**ASSIGNED TASK:** Repeat every record word for word and omit the images.

**SUPPLIED MATERIAL:**
--

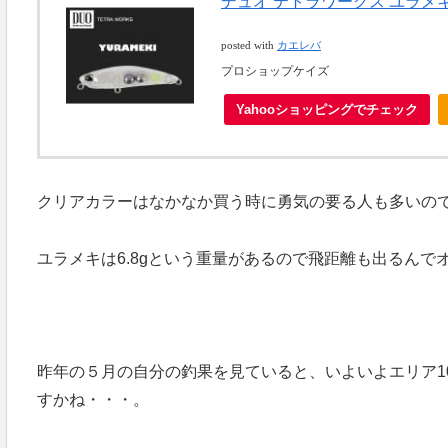
デュオ テトラワークス ユラメキ 
posted with
カエレバ
プロショップケイズ
Yahooショッピングでチェック
クリアカラーはなかなか買う時に勇気の要る人も多いの
ユラメキは6.8gという重量があるので飛距離も出るんで
昨年の５月の自分の釣果を見ていると、いよいよエリア1
すかね・・・。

--

**YOUR SOLUTION:**
デュオ テトラワークス ユラメキ 
posted with
カエレバ
プロショップケイズ
Yahooショッピングでチェック
クリアカラーはなかなか買う時に勇気の要る人も多いの
ユラメキは6.8gという重量があるので飛距離も出るんで
昨年の５月の自分の釣果を見ていると、いよいよエリア1
すかね・・・。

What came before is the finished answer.